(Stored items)
####

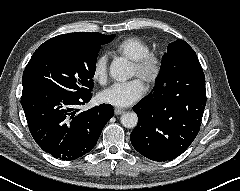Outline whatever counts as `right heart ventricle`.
<instances>
[{"label":"right heart ventricle","mask_w":240,"mask_h":191,"mask_svg":"<svg viewBox=\"0 0 240 191\" xmlns=\"http://www.w3.org/2000/svg\"><path fill=\"white\" fill-rule=\"evenodd\" d=\"M149 44L138 37H127L114 46V51L132 61L138 60L150 52Z\"/></svg>","instance_id":"obj_1"}]
</instances>
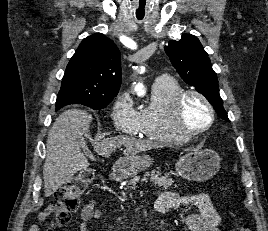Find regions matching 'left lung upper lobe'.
Here are the masks:
<instances>
[{
  "label": "left lung upper lobe",
  "mask_w": 268,
  "mask_h": 231,
  "mask_svg": "<svg viewBox=\"0 0 268 231\" xmlns=\"http://www.w3.org/2000/svg\"><path fill=\"white\" fill-rule=\"evenodd\" d=\"M165 52L181 78L202 93L222 119L229 121L219 94L216 73L199 39L184 34L179 41H169Z\"/></svg>",
  "instance_id": "1"
}]
</instances>
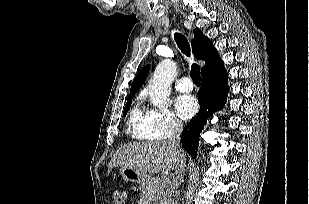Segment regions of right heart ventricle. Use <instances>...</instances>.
<instances>
[{
    "label": "right heart ventricle",
    "mask_w": 309,
    "mask_h": 204,
    "mask_svg": "<svg viewBox=\"0 0 309 204\" xmlns=\"http://www.w3.org/2000/svg\"><path fill=\"white\" fill-rule=\"evenodd\" d=\"M148 120V112L144 111L140 103H136L128 117V134L138 140L150 139L147 134Z\"/></svg>",
    "instance_id": "1"
}]
</instances>
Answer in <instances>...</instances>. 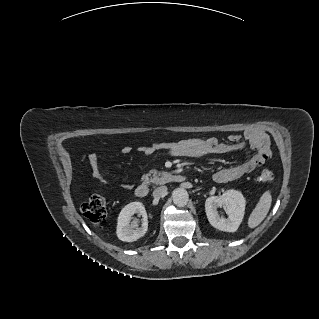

####

**WHAT YOU SHOULD DO:**
Output a verbatim copy of the entries and skip the pictures.

**TASK RESULT:**
Outline whatever counts as `right heart ventricle`.
<instances>
[{"label":"right heart ventricle","mask_w":240,"mask_h":191,"mask_svg":"<svg viewBox=\"0 0 240 191\" xmlns=\"http://www.w3.org/2000/svg\"><path fill=\"white\" fill-rule=\"evenodd\" d=\"M149 44L138 37H127L114 46V51L132 61L138 60L150 52Z\"/></svg>","instance_id":"obj_1"}]
</instances>
Find regions matching 'left lung upper lobe'.
Here are the masks:
<instances>
[{
  "label": "left lung upper lobe",
  "mask_w": 268,
  "mask_h": 231,
  "mask_svg": "<svg viewBox=\"0 0 268 231\" xmlns=\"http://www.w3.org/2000/svg\"><path fill=\"white\" fill-rule=\"evenodd\" d=\"M165 52L181 78L202 93L222 119L229 121L219 94L216 73L199 39L184 34L179 41H169Z\"/></svg>",
  "instance_id": "1"
}]
</instances>
Segment regions of right heart ventricle. Use <instances>...</instances>.
<instances>
[{
    "label": "right heart ventricle",
    "mask_w": 309,
    "mask_h": 204,
    "mask_svg": "<svg viewBox=\"0 0 309 204\" xmlns=\"http://www.w3.org/2000/svg\"><path fill=\"white\" fill-rule=\"evenodd\" d=\"M148 120V112L144 111L140 103H136L128 117V134L138 140L150 139L147 134Z\"/></svg>",
    "instance_id": "1"
}]
</instances>
Answer in <instances>...</instances>. 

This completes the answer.